==== Data shown

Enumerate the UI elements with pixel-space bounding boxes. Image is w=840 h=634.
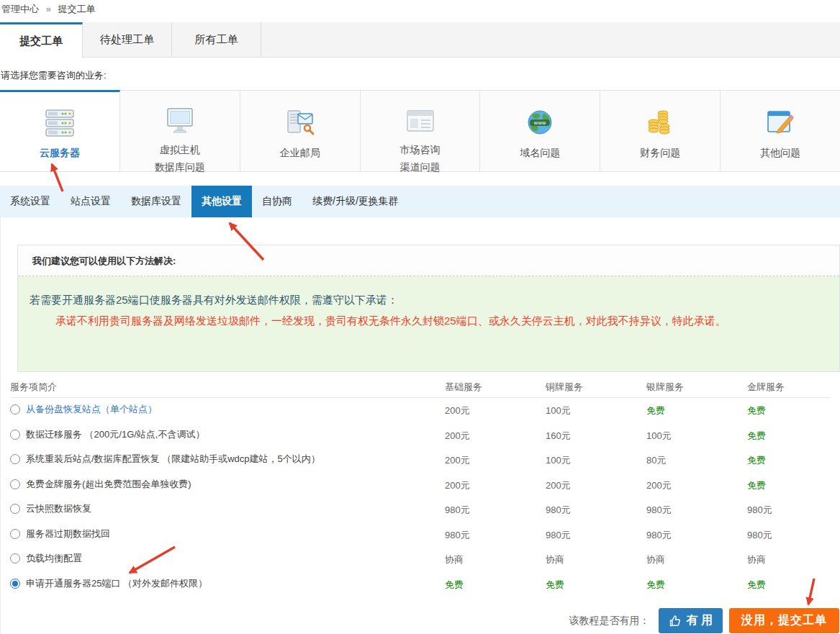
svg-text:www: www [534, 120, 546, 126]
ticket-tabbar: 提交工单 待处理工单 所有工单 [0, 22, 840, 58]
category-domain[interactable]: www 域名问题 [480, 90, 600, 172]
category-label: 虚拟主机 数据库问题 [155, 141, 205, 176]
price-cell: 160元 [546, 430, 571, 443]
price-cell: 免费 [546, 579, 564, 592]
radio-open-port25[interactable] [10, 579, 20, 589]
tutorial-feedback-bar: 该教程是否有用： 有 用 没用，提交工单 [569, 608, 839, 633]
row-open-port25[interactable]: 申请开通服务器25端口 （对外发邮件权限） [10, 577, 207, 590]
table-row: 服务器过期数据找回 980元 980元 980元 980元 [10, 522, 830, 548]
tab-pending-tickets[interactable]: 待处理工单 [83, 22, 172, 57]
radio-free-gold-service[interactable] [10, 479, 20, 489]
breadcrumb-separator: » [46, 4, 51, 14]
feedback-question: 该教程是否有用： [569, 615, 650, 628]
category-label: 云服务器 [40, 144, 80, 161]
category-finance[interactable]: 财务问题 [600, 90, 721, 172]
price-cell: 980元 [445, 504, 470, 517]
price-cell: 协商 [646, 553, 665, 566]
radio-expired-data-recovery[interactable] [10, 529, 20, 539]
col-service-intro: 服务项简介 [10, 381, 57, 394]
category-cloud-server[interactable]: 云服务器 [0, 90, 120, 172]
row-restore-from-backup[interactable]: 从备份盘恢复站点（单个站点） [10, 403, 157, 416]
price-cell: 980元 [747, 504, 772, 517]
radio-data-migration[interactable] [10, 430, 20, 440]
category-label: 其他问题 [760, 144, 800, 161]
business-select-prompt: 请选择您需要咨询的业务: [1, 69, 107, 82]
table-row: 云快照数据恢复 980元 980元 980元 980元 [10, 497, 830, 522]
price-cell: 980元 [646, 529, 672, 542]
table-row: 负载均衡配置 协商 协商 协商 协商 [10, 547, 830, 572]
useful-button[interactable]: 有 用 [659, 608, 723, 633]
table-row: 数据迁移服务 （200元/1G/站点,不含调试） 200元 160元 100元 … [10, 423, 830, 448]
price-cell: 980元 [546, 529, 571, 542]
row-free-gold-service[interactable]: 免费金牌服务(超出免费范围会单独收费) [10, 478, 191, 491]
price-cell: 免费 [747, 579, 766, 592]
radio-reinstall-restore[interactable] [10, 454, 20, 464]
subtab-site-settings[interactable]: 站点设置 [60, 186, 121, 217]
row-load-balancing[interactable]: 负载均衡配置 [10, 552, 82, 565]
category-label: 市场咨询 渠道问题 [400, 141, 441, 176]
finance-coins-icon [643, 107, 677, 140]
col-silver-service: 银牌服务 [646, 381, 684, 394]
row-data-migration[interactable]: 数据迁移服务 （200元/1G/站点,不含调试） [10, 428, 204, 441]
service-table-header: 服务项简介 基础服务 铜牌服务 银牌服务 金牌服务 [10, 377, 830, 398]
category-label: 域名问题 [520, 144, 560, 161]
price-cell: 协商 [445, 553, 464, 566]
radio-snapshot-restore[interactable] [10, 504, 20, 514]
price-cell: 980元 [747, 529, 772, 542]
col-bronze-service: 铜牌服务 [546, 381, 583, 394]
subtab-database-settings[interactable]: 数据库设置 [121, 186, 191, 217]
row-reinstall-restore[interactable]: 系统重装后站点/数据库配置恢复 （限建站助手或wdcp建站，5个以内） [10, 453, 320, 466]
price-cell: 200元 [646, 479, 672, 492]
price-cell: 免费 [747, 479, 766, 492]
price-cell: 协商 [747, 553, 766, 566]
price-cell: 免费 [445, 579, 464, 592]
table-row: 从备份盘恢复站点（单个站点） 200元 100元 免费 免费 [10, 398, 830, 423]
price-cell: 80元 [646, 454, 666, 467]
radio-load-balancing[interactable] [10, 553, 20, 563]
breadcrumb: 管理中心 » 提交工单 [1, 3, 95, 16]
price-cell: 980元 [546, 504, 571, 517]
submit-ticket-button[interactable]: 没用，提交工单 [729, 608, 839, 633]
price-cell: 980元 [646, 504, 672, 517]
business-category-strip: 云服务器 虚拟主机 数据库问题 [0, 90, 840, 172]
price-cell: 200元 [445, 479, 470, 492]
price-cell: 980元 [445, 529, 470, 542]
domain-globe-icon: www [523, 107, 556, 140]
virtual-host-icon [163, 107, 197, 137]
panel-left-border [0, 217, 1, 634]
tab-submit-ticket[interactable]: 提交工单 [0, 22, 83, 58]
tab-all-tickets[interactable]: 所有工单 [172, 22, 261, 57]
category-market-consult[interactable]: 市场咨询 渠道问题 [361, 90, 481, 172]
price-cell: 协商 [546, 553, 564, 566]
price-cell: 100元 [546, 404, 571, 417]
price-cell: 免费 [747, 430, 766, 443]
subtab-self-negotiate[interactable]: 自协商 [252, 186, 302, 217]
row-expired-data-recovery[interactable]: 服务器过期数据找回 [10, 527, 110, 540]
category-enterprise-mail[interactable]: 企业邮局 [240, 90, 361, 172]
category-virtual-host[interactable]: 虚拟主机 数据库问题 [120, 90, 240, 172]
subtab-other-settings[interactable]: 其他设置 [191, 186, 252, 217]
breadcrumb-admin-center[interactable]: 管理中心 [1, 4, 39, 14]
other-edit-icon [764, 107, 797, 140]
subtab-system-settings[interactable]: 系统设置 [0, 186, 60, 217]
col-basic-service: 基础服务 [445, 381, 482, 394]
thumbs-up-icon [669, 615, 682, 628]
price-cell: 免费 [646, 404, 665, 417]
port25-notice-line2: 承诺不利用贵司服务器及网络发送垃圾邮件，一经发现，贵司有权无条件永久封锁25端口… [30, 314, 839, 328]
price-cell: 200元 [445, 454, 470, 467]
port25-notice-line1: 若需要开通服务器25端口使服务器具有对外发送邮件权限，需遵守以下承诺： [30, 294, 839, 307]
radio-restore-from-backup[interactable] [10, 404, 20, 415]
category-other[interactable]: 其他问题 [721, 90, 840, 172]
subtab-renew-upgrade[interactable]: 续费/升级/更换集群 [302, 186, 409, 217]
price-cell: 200元 [445, 404, 470, 417]
row-snapshot-restore[interactable]: 云快照数据恢复 [10, 502, 91, 515]
price-cell: 免费 [646, 579, 665, 592]
breadcrumb-current: 提交工单 [58, 4, 95, 14]
enterprise-mail-icon [284, 107, 317, 140]
price-cell: 免费 [747, 454, 766, 467]
table-row: 系统重装后站点/数据库配置恢复 （限建站助手或wdcp建站，5个以内） 200元… [10, 448, 830, 473]
price-cell: 免费 [747, 404, 766, 417]
price-cell: 200元 [445, 430, 470, 443]
table-row: 申请开通服务器25端口 （对外发邮件权限） 免费 免费 免费 免费 [10, 572, 830, 597]
category-label: 企业邮局 [280, 144, 320, 161]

========

▶ _Exercise brief_
Copy the material shown above in full and exactly. Skip the pictures.

▶ _Output below_
Enumerate the UI elements with pixel-space bounding boxes. Image is w=840 h=634.
svg-text:www: www [534, 120, 546, 126]
ticket-tabbar: 提交工单 待处理工单 所有工单 [0, 22, 840, 58]
category-domain[interactable]: www 域名问题 [480, 90, 600, 172]
category-label: 虚拟主机 数据库问题 [155, 141, 205, 176]
price-cell: 160元 [546, 430, 571, 443]
price-cell: 免费 [546, 579, 564, 592]
radio-open-port25[interactable] [10, 579, 20, 589]
tutorial-feedback-bar: 该教程是否有用： 有 用 没用，提交工单 [569, 608, 839, 633]
row-open-port25[interactable]: 申请开通服务器25端口 （对外发邮件权限） [10, 577, 207, 590]
table-row: 服务器过期数据找回 980元 980元 980元 980元 [10, 522, 830, 548]
tab-pending-tickets[interactable]: 待处理工单 [83, 22, 172, 57]
radio-free-gold-service[interactable] [10, 479, 20, 489]
breadcrumb-separator: » [46, 4, 51, 14]
feedback-question: 该教程是否有用： [569, 615, 650, 628]
category-label: 云服务器 [40, 144, 80, 161]
category-finance[interactable]: 财务问题 [600, 90, 721, 172]
price-cell: 980元 [445, 504, 470, 517]
price-cell: 协商 [646, 553, 665, 566]
radio-expired-data-recovery[interactable] [10, 529, 20, 539]
col-service-intro: 服务项简介 [10, 381, 57, 394]
category-cloud-server[interactable]: 云服务器 [0, 90, 120, 172]
row-restore-from-backup[interactable]: 从备份盘恢复站点（单个站点） [10, 403, 157, 416]
price-cell: 980元 [747, 504, 772, 517]
radio-data-migration[interactable] [10, 430, 20, 440]
category-label: 其他问题 [760, 144, 800, 161]
business-select-prompt: 请选择您需要咨询的业务: [1, 69, 107, 82]
table-row: 云快照数据恢复 980元 980元 980元 980元 [10, 497, 830, 522]
price-cell: 980元 [646, 529, 672, 542]
table-row: 负载均衡配置 协商 协商 协商 协商 [10, 547, 830, 572]
useful-button[interactable]: 有 用 [659, 608, 723, 633]
table-row: 数据迁移服务 （200元/1G/站点,不含调试） 200元 160元 100元 … [10, 423, 830, 448]
price-cell: 980元 [546, 529, 571, 542]
row-free-gold-service[interactable]: 免费金牌服务(超出免费范围会单独收费) [10, 478, 191, 491]
price-cell: 免费 [747, 579, 766, 592]
radio-reinstall-restore[interactable] [10, 454, 20, 464]
subtab-site-settings[interactable]: 站点设置 [60, 186, 121, 217]
row-load-balancing[interactable]: 负载均衡配置 [10, 552, 82, 565]
category-label: 市场咨询 渠道问题 [400, 141, 441, 176]
finance-coins-icon [643, 107, 677, 140]
col-silver-service: 银牌服务 [646, 381, 684, 394]
row-data-migration[interactable]: 数据迁移服务 （200元/1G/站点,不含调试） [10, 428, 204, 441]
service-table-header: 服务项简介 基础服务 铜牌服务 银牌服务 金牌服务 [10, 377, 830, 398]
category-label: 域名问题 [520, 144, 560, 161]
price-cell: 协商 [445, 553, 464, 566]
radio-snapshot-restore[interactable] [10, 504, 20, 514]
price-cell: 980元 [747, 529, 772, 542]
col-bronze-service: 铜牌服务 [546, 381, 583, 394]
subtab-database-settings[interactable]: 数据库设置 [121, 186, 191, 217]
row-reinstall-restore[interactable]: 系统重装后站点/数据库配置恢复 （限建站助手或wdcp建站，5个以内） [10, 453, 320, 466]
price-cell: 200元 [646, 479, 672, 492]
price-cell: 免费 [747, 479, 766, 492]
price-cell: 协商 [747, 553, 766, 566]
price-cell: 免费 [445, 579, 464, 592]
table-row: 从备份盘恢复站点（单个站点） 200元 100元 免费 免费 [10, 398, 830, 423]
price-cell: 80元 [646, 454, 666, 467]
radio-load-balancing[interactable] [10, 553, 20, 563]
breadcrumb: 管理中心 » 提交工单 [1, 3, 95, 16]
price-cell: 980元 [546, 504, 571, 517]
submit-ticket-button[interactable]: 没用，提交工单 [729, 608, 839, 633]
price-cell: 980元 [646, 504, 672, 517]
business-category-strip: 云服务器 虚拟主机 数据库问题 [0, 90, 840, 172]
price-cell: 200元 [445, 479, 470, 492]
price-cell: 980元 [445, 529, 470, 542]
domain-globe-icon: www [523, 107, 556, 140]
virtual-host-icon [163, 107, 197, 137]
panel-left-border [0, 217, 1, 634]
tab-submit-ticket[interactable]: 提交工单 [0, 22, 83, 58]
tab-all-tickets[interactable]: 所有工单 [172, 22, 261, 57]
category-market-consult[interactable]: 市场咨询 渠道问题 [361, 90, 481, 172]
price-cell: 协商 [546, 553, 564, 566]
price-cell: 100元 [546, 404, 571, 417]
price-cell: 免费 [747, 430, 766, 443]
subtab-self-negotiate[interactable]: 自协商 [252, 186, 302, 217]
row-expired-data-recovery[interactable]: 服务器过期数据找回 [10, 527, 110, 540]
category-enterprise-mail[interactable]: 企业邮局 [240, 90, 361, 172]
category-virtual-host[interactable]: 虚拟主机 数据库问题 [120, 90, 240, 172]
subtab-other-settings[interactable]: 其他设置 [191, 186, 252, 217]
breadcrumb-admin-center[interactable]: 管理中心 [1, 4, 39, 14]
other-edit-icon [764, 107, 797, 140]
subtab-system-settings[interactable]: 系统设置 [0, 186, 60, 217]
col-basic-service: 基础服务 [445, 381, 482, 394]
thumbs-up-icon [669, 615, 682, 628]
price-cell: 免费 [646, 404, 665, 417]
port25-notice-line2: 承诺不利用贵司服务器及网络发送垃圾邮件，一经发现，贵司有权无条件永久封锁25端口… [30, 314, 839, 328]
price-cell: 200元 [445, 454, 470, 467]
port25-notice-line1: 若需要开通服务器25端口使服务器具有对外发送邮件权限，需遵守以下承诺： [30, 294, 839, 307]
radio-restore-from-backup[interactable] [10, 404, 20, 415]
category-other[interactable]: 其他问题 [721, 90, 840, 172]
subtab-renew-upgrade[interactable]: 续费/升级/更换集群 [302, 186, 409, 217]
price-cell: 200元 [445, 404, 470, 417]
row-snapshot-restore[interactable]: 云快照数据恢复 [10, 502, 91, 515]
price-cell: 免费 [646, 579, 665, 592]
breadcrumb-current: 提交工单 [58, 4, 95, 14]
enterprise-mail-icon [284, 107, 317, 140]
price-cell: 免费 [747, 454, 766, 467]
table-row: 系统重装后站点/数据库配置恢复 （限建站助手或wdcp建站，5个以内） 200元… [10, 448, 830, 473]
price-cell: 免费 [747, 404, 766, 417]
price-cell: 200元 [445, 430, 470, 443]
table-row: 申请开通服务器25端口 （对外发邮件权限） 免费 免费 免费 免费 [10, 572, 830, 597]
category-label: 企业邮局 [280, 144, 320, 161]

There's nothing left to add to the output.